Noseda, NSO hit the dance floor in a night of premieres

Fri Nov 08, 2019 at 12:10 am
Gianandrea Noseda conducted the National Symphony Orchestra in an evening of dance-inspired music. File photo: Scott Suchman

Orchestras were created to accompany dancing. Gianandrea Noseda’s latest program with the National Symphony Orchestra takes the ensemble back to those origins in a way. 

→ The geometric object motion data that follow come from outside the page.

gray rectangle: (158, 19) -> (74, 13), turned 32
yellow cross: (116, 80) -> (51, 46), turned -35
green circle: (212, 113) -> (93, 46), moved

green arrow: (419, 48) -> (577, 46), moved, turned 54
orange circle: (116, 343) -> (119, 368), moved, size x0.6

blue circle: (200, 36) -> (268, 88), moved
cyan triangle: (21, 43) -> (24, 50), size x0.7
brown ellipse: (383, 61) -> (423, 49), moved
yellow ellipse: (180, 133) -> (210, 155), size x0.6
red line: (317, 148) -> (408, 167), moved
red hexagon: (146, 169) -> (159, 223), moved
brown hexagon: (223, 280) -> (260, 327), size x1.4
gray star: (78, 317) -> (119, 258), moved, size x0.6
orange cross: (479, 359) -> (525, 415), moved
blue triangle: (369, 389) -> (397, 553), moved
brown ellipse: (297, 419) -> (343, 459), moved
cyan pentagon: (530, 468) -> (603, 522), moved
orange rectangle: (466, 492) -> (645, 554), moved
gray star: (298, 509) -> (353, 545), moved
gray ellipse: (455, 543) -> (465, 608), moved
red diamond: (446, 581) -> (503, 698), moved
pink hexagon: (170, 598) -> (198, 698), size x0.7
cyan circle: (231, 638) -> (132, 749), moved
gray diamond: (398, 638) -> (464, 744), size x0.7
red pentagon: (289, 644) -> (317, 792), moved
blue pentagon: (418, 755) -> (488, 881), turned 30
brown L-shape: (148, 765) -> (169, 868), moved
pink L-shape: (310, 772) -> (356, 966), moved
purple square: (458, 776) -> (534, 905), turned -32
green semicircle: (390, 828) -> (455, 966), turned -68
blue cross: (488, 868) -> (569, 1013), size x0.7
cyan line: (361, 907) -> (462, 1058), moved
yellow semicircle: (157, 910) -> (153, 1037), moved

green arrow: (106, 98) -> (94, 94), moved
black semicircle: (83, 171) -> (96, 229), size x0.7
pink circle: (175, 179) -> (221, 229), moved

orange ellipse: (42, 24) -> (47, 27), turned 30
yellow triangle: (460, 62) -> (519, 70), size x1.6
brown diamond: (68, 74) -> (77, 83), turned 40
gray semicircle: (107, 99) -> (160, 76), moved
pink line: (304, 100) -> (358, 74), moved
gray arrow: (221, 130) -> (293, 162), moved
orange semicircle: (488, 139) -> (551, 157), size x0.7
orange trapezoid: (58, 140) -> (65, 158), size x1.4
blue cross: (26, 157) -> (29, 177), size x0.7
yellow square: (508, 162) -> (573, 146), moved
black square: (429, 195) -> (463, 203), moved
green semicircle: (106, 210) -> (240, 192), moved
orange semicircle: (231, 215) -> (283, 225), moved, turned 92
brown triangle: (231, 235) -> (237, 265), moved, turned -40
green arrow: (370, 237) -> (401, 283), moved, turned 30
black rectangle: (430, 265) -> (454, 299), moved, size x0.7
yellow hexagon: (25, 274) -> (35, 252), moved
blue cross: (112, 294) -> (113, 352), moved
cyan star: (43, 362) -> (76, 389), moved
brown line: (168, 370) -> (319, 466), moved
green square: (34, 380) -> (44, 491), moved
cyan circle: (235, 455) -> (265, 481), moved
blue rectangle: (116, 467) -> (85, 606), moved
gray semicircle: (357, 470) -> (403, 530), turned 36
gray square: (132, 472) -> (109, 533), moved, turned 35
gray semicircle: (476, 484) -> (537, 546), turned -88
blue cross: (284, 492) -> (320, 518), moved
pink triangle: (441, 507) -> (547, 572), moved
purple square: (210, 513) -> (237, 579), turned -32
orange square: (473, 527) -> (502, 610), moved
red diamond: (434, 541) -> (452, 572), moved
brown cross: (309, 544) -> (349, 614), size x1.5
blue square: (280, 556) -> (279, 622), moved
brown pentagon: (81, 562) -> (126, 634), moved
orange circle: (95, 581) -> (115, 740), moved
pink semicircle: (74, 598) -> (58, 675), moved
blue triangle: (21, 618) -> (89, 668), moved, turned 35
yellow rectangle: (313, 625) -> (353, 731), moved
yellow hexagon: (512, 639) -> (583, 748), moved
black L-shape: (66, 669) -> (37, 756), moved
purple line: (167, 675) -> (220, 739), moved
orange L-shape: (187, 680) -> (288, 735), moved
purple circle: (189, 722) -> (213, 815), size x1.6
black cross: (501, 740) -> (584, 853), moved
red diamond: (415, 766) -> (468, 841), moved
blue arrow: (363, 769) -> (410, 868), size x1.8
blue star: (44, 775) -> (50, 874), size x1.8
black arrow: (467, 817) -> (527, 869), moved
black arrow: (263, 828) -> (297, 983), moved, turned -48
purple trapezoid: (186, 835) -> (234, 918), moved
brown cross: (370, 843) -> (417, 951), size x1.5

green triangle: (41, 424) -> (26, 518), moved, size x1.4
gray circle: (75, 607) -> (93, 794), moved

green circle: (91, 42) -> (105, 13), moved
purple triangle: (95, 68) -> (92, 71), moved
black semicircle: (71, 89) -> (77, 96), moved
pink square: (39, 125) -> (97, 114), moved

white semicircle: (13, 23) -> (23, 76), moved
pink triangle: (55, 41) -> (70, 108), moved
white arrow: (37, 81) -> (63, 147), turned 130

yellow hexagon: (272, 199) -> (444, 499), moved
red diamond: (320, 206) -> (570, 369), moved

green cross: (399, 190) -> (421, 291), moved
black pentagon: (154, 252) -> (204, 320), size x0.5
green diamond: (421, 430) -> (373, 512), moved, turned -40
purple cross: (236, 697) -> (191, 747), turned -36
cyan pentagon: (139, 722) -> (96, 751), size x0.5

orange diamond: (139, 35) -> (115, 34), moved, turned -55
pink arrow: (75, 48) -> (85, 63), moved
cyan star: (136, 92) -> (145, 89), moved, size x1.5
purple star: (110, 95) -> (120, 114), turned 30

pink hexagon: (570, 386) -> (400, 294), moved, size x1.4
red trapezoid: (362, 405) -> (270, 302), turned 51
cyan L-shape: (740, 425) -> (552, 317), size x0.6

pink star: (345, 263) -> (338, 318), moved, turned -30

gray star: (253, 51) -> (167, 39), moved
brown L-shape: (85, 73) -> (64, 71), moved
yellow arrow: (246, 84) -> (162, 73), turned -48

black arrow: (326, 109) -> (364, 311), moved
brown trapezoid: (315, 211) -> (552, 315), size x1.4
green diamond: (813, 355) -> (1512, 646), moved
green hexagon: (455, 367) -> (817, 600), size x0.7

The concert of music heard Thursday night in the Kennedy Center Concert Hall is a tasting menu of dances, mostly in contemporary versions and arrangements. If it tread closely to the lightness of a pops program at times, the music also packed some delightful surprise punches.

Noseda spruced up the familiar opener, Johann Strauss II’s Tales from the Vienna Woods, by including the original part for solo zither. A mist of nostalgia hovered over the opening of distant horn calls, pastoral woodwinds, and a tender solo from principal cellist David Hardy. Noseda lingered sentimentally over the main slow theme, and guest musician Kurt Eckroth, seated with his zither near the podium, added a sweet, folksy touch.

The NSO strings, winnowed down to under thirty players, acquitted themselves stylishly in Ástor Piazzolla’s Four Seasons of Buenos Aires. The Argentine composer’s music loses something essential without the instrument he played, the bandoneón. Leonid Desyaknikov’s reworking of the piece into a set of violin concertos compensates by cleverly incorporating snippets from Vivaldi’s Four Seasons into a brilliant solo violin part.

The solo writing was right in the sweet spot for NSO concertmaster Nurit Bar-Josef, her throaty, electric tone enlivened by a rich vibrato. Noseda slid and leaned as he helped shape the orchestral sound around his soloist’s burnished playing. Performing all four of the pieces stretched the idea of a concert of bite-size selections a bit, as the coy references to the Vivaldi concertos get a bit tiresome.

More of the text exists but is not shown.